Planet K2-18b orbits its dim red host star in the illustration. This exoplanet is the first of its kind to contain water vapor in its atmosphere.

By the way, NASA's new Perseverance mission willlook for signs of ancient microbial life, study the geology and climate of the planet, collect samples of rocks and sediments. It is worth noting that the rover landed in Jezero Crater. It is an impact crater on Mars, in the west of the Isis Plain, near the eastern edge of Greater Sirte, with a diameter of about 49 km. Scientists are sure - once the crater was filled with water; dry river channels flow into it, one of which forms a pronounced delta. In addition, the crater contains clay deposits formed by the action of water.

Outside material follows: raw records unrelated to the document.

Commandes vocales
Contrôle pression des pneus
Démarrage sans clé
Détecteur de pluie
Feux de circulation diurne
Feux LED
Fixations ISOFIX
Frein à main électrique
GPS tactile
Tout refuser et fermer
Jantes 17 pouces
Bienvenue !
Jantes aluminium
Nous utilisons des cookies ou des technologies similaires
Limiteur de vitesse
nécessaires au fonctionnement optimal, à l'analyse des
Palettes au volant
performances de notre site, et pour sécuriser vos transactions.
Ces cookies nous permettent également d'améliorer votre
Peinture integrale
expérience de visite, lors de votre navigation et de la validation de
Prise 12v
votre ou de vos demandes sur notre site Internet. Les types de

Land, 71% of which is covered with wateroceans, is currently the only known planet in the solar system that contains water in a liquid state. There is scientific evidence that on some satellites of the giant planets (Jupiter, Saturn, Uranus and Neptune), water may be under a thick crust of ice that covers a celestial body. However, at the moment there is no unequivocal evidence of the presence of liquid water in the solar system, except on Earth. Oceans and water can be found in other star systems and / or on their planets and other celestial bodies in their orbit. For example, water vapor was discovered in 2007 in a 1 AU protoplanetary disk. e. from the young star MWC 480.

In 2019, astronomers using dataHubble Space Telescope, announced the detection of water vapor in the atmosphere of a planet the size of Earth. Although this exoplanet orbits a star smaller than our Sun, it falls into the star's habitable zone.

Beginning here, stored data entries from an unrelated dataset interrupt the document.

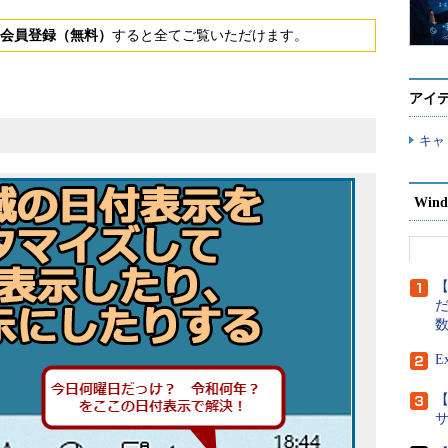
会員登録（無料）
すると全てご覧いただけます。
アイ
キャ
Wind
【
だ
E
【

The discovery was the result of many years of observationbehind the exoplanet K2-18b, a super-Earth, which is about 111 light-years from our solar system. It was discovered in 2015 by NASA's Kepler spacecraft.

Biosignatures and among them a new gas

Today, the vast majorityexoplanets discovered and confirmed by indirect methods. Only in rare cases have astronomers been able to obtain real spectra of radiation, which make it possible to accurately determine their chemical composition. However, that will change once next-generation instruments such as the James Webb Space Telescope (JWST) or the Nancy Grace Observatory (100 times more powerful than its predecessor Hubble) are sent into space.

In simple terms, these are uniquedevices will be able to observe our Universe at longer wavelengths, in the near and middle infrared range, and with significantly higher sensitivity than current devices. Biosignatures include chemical characteristics associated with life and biological processes, and also speak of favorable conditions for this. Previously, such markers were considered oxygen and carbon dioxide, which are produced by living organisms on Earth, water and methane released during the decomposition of organic substances, as well as some by-products (hydrogen sulfide, sulfur dioxide, carbon monoxide, hydrogen gas, and so on). However, all this could have accumulated on a lifeless planet. But isoprene is an almost unique, rare compound. And it produces a huge number of diverse life forms (from bacteria to plants and animals), evolutionarily far from each other.

According to the calculations of the researchers, the "primordial planet"(on which life begins to emerge) must necessarily have a large amount of isoprene in its atmosphere. So it was on Earth between four and 2.5 billion years ago, when single-celled organisms were the only form of life, and photosynthetic cyanobacteria slowly created an oxygen atmosphere around the Earth. So now the search will focus on this particular compound, according to Universe Today.

Of course, research will face a whole host ofcomplexities. It is not even known whether this will lead to the discovery of extraterrestrial life during the 21st century. But one thing is clear. In the coming years, astronomers will study in detail the atmospheres of thousands of exoplanets and will have an exhaustive list of planets with the most accurate biosignatures, which they can use to guide them in their search for specific traces of life throughout the galaxy.